At the end of the frozen aisle is a display of Mr. Freeze’s Jubbly orange ice lollies. When we were kids, Dad, in his best moods, when he wanted nothing more than to make Katherine and me laugh, would sing a song from the advert that was on TV when he was young, lovely jubbly, lovely jubbly orange drink . Why that was the thing that made us laugh the most is hard to pinpoint, but I think it had more to do with him wanting us to laugh, than the song itself. Even so, I am standing still because, like so many small things discovered every day, I am faced with never hearing that song in his voice again. I have forgotten the fucking chicken thighs and so I speed back to the meat fridge and all the nice chicken is gone, there’s only the stuff that has had an awful life and tastes of fish. I put a tin of sardines in my trolley, put the herbs back on the shelf. Pre-sliced Swiss cheese, a bar of chocolate and some celery, just for show.

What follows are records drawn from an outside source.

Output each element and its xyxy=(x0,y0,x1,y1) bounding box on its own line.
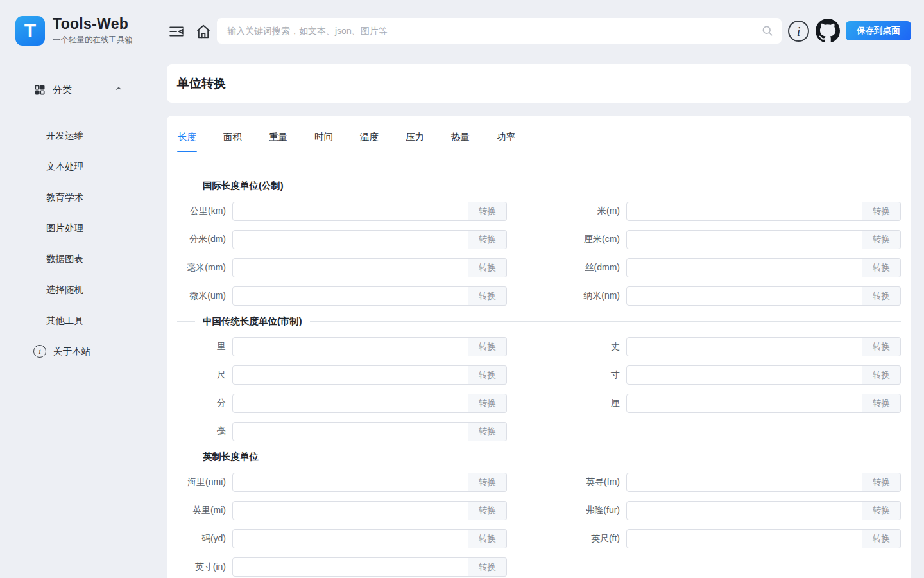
convert-button[interactable]: 转换 xyxy=(862,286,901,306)
unit-field: 丝(dmm) 转换 xyxy=(571,258,901,277)
unit-input-group: 转换 xyxy=(626,365,901,385)
unit-input[interactable] xyxy=(626,394,862,413)
convert-button[interactable]: 转换 xyxy=(468,529,507,548)
unit-label: 丈 xyxy=(571,341,626,353)
convert-button[interactable]: 转换 xyxy=(468,286,507,306)
unit-input[interactable] xyxy=(232,365,468,385)
section-form: 公里(km) 转换 米(m) 转换 分米(dm) 转换 厘米(cm) 转换 毫米… xyxy=(167,202,911,306)
unit-input-group: 转换 xyxy=(232,422,507,441)
tab-7[interactable]: 功率 xyxy=(496,125,516,152)
form-row: 英寸(in) 转换 xyxy=(177,557,901,577)
unit-input[interactable] xyxy=(626,501,862,520)
unit-label: 英寸(in) xyxy=(177,561,232,573)
unit-converter-card: 长度面积重量时间温度压力热量功率 国际长度单位(公制) 公里(km) 转换 米(… xyxy=(167,116,911,578)
convert-button[interactable]: 转换 xyxy=(862,202,901,221)
unit-input[interactable] xyxy=(232,422,468,441)
convert-button[interactable]: 转换 xyxy=(862,501,901,520)
unit-label: 丝(dmm) xyxy=(571,262,626,274)
unit-label: 弗隆(fur) xyxy=(571,505,626,516)
unit-label: 微米(um) xyxy=(177,290,232,302)
unit-input[interactable] xyxy=(626,202,862,221)
sidebar-item-5[interactable]: 选择随机 xyxy=(0,274,167,305)
section-divider: 英制长度单位 xyxy=(177,450,901,463)
unit-input[interactable] xyxy=(232,557,468,577)
unit-field: 毫米(mm) 转换 xyxy=(177,258,507,277)
unit-input-group: 转换 xyxy=(626,529,901,548)
unit-input[interactable] xyxy=(626,337,862,356)
sidebar-item-6[interactable]: 其他工具 xyxy=(0,305,167,336)
convert-button[interactable]: 转换 xyxy=(862,529,901,548)
unit-section: 国际长度单位(公制) 公里(km) 转换 米(m) 转换 分米(dm) 转换 厘… xyxy=(167,179,911,306)
tab-2[interactable]: 重量 xyxy=(268,125,288,152)
convert-button[interactable]: 转换 xyxy=(862,230,901,249)
unit-input[interactable] xyxy=(232,473,468,492)
sidebar-collapse-icon[interactable] xyxy=(167,22,186,41)
sidebar-item-2[interactable]: 教育学术 xyxy=(0,182,167,213)
divider-line xyxy=(177,321,195,322)
convert-button[interactable]: 转换 xyxy=(468,473,507,492)
convert-button[interactable]: 转换 xyxy=(468,422,507,441)
convert-button[interactable]: 转换 xyxy=(862,394,901,413)
convert-button[interactable]: 转换 xyxy=(862,337,901,356)
unit-input[interactable] xyxy=(232,286,468,306)
unit-label: 英里(mi) xyxy=(177,505,232,516)
sidebar-item-3[interactable]: 图片处理 xyxy=(0,213,167,243)
unit-input-group: 转换 xyxy=(232,337,507,356)
convert-button[interactable]: 转换 xyxy=(862,258,901,277)
search-icon[interactable] xyxy=(761,24,774,37)
tab-6[interactable]: 热量 xyxy=(450,125,470,152)
save-to-desktop-button[interactable]: 保存到桌面 xyxy=(846,21,911,40)
home-icon[interactable] xyxy=(194,22,213,41)
form-row: 里 转换 丈 转换 xyxy=(177,337,901,356)
tab-1[interactable]: 面积 xyxy=(223,125,243,152)
convert-button[interactable]: 转换 xyxy=(862,365,901,385)
info-icon[interactable]: i xyxy=(788,21,809,42)
unit-input[interactable] xyxy=(232,258,468,277)
page-title-card: 单位转换 xyxy=(167,64,911,103)
sidebar-item-4[interactable]: 数据图表 xyxy=(0,243,167,274)
unit-input[interactable] xyxy=(232,394,468,413)
unit-input[interactable] xyxy=(626,286,862,306)
unit-input[interactable] xyxy=(626,258,862,277)
github-icon[interactable] xyxy=(816,19,840,43)
convert-button[interactable]: 转换 xyxy=(468,557,507,577)
tab-0[interactable]: 长度 xyxy=(177,125,197,152)
unit-input-group: 转换 xyxy=(626,258,901,277)
unit-input[interactable] xyxy=(232,501,468,520)
search-input[interactable] xyxy=(217,18,782,44)
convert-button[interactable]: 转换 xyxy=(468,501,507,520)
tab-3[interactable]: 时间 xyxy=(314,125,334,152)
convert-button[interactable]: 转换 xyxy=(468,258,507,277)
category-header[interactable]: 分类 xyxy=(33,81,123,99)
unit-input-group: 转换 xyxy=(232,365,507,385)
convert-button[interactable]: 转换 xyxy=(468,365,507,385)
unit-input-group: 转换 xyxy=(232,202,507,221)
unit-label: 码(yd) xyxy=(177,533,232,545)
tab-bar: 长度面积重量时间温度压力热量功率 xyxy=(177,116,901,152)
unit-input[interactable] xyxy=(232,202,468,221)
unit-input[interactable] xyxy=(232,529,468,548)
convert-button[interactable]: 转换 xyxy=(468,394,507,413)
unit-field: 海里(nmi) 转换 xyxy=(177,473,507,492)
sidebar-item-0[interactable]: 开发运维 xyxy=(0,120,167,151)
unit-field: 微米(um) 转换 xyxy=(177,286,507,306)
unit-input[interactable] xyxy=(626,473,862,492)
unit-field: 分米(dm) 转换 xyxy=(177,230,507,249)
unit-field: 英尺(ft) 转换 xyxy=(571,529,901,548)
sidebar-item-about[interactable]: i 关于本站 xyxy=(0,336,167,367)
tab-4[interactable]: 温度 xyxy=(359,125,379,152)
unit-input[interactable] xyxy=(626,529,862,548)
tab-5[interactable]: 压力 xyxy=(405,125,425,152)
unit-label: 英寻(fm) xyxy=(571,477,626,488)
unit-input[interactable] xyxy=(626,230,862,249)
brand[interactable]: T Tools-Web 一个轻量的在线工具箱 xyxy=(15,15,133,46)
convert-button[interactable]: 转换 xyxy=(468,202,507,221)
convert-button[interactable]: 转换 xyxy=(468,230,507,249)
unit-label: 纳米(nm) xyxy=(571,290,626,302)
unit-input[interactable] xyxy=(626,365,862,385)
convert-button[interactable]: 转换 xyxy=(862,473,901,492)
convert-button[interactable]: 转换 xyxy=(468,337,507,356)
unit-input[interactable] xyxy=(232,337,468,356)
unit-input[interactable] xyxy=(232,230,468,249)
sidebar-item-1[interactable]: 文本处理 xyxy=(0,151,167,182)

There is only one till left open, a small queue of us trying to project that shopping this late is not usual for us. I flick through a magazine. There’s a moody image of a man thumbing his upper lip to show off either his cufflinks or his watch. He wrinkles his forehead in a way that is supposed to be sexy. And then opposite him, a pale stick of a girl with hair parted down the middle, lips painted into a red bow, a puppet at rest. She stares off into the distance, sad. She’s there to be looked at by the man with the cufflinks and the wrinkled brow, but she is not there to look back.
My mother’s voice in my head —Why do all these women want to look like deer in the headlights? Why do all these men want to look like they laugh too loudly in public?
I am glad that the time spent thinking about how other people will respond or not respond to my body and face has passed. I’m older than my mother somehow because at least she participated in her life at my age —she had a husband and children and then lost part of that and now lives as it seems she always meant to, alone and with her work. She’s been working on poisonous fungi of France for nine months now. The only framed picture in my flat is one she gave me as a moving-in present three years ago, a fly agaric with a stag beetle meandering past it, for scale. It leans unhung in my bedroom. There is probably a house spider nestling behind it. My mother has found being alone a new beginning. Her house is tidy. She eats what she wants, when she wants: nothing for a day and then a dressed crab at eleven at night, or a bowl of frozen peas, uncooked, which she eats like peanuts for breakfast. I admire the singleness that she has embraced since Dad died. I think I could aspire to that, but without having to be widowed first.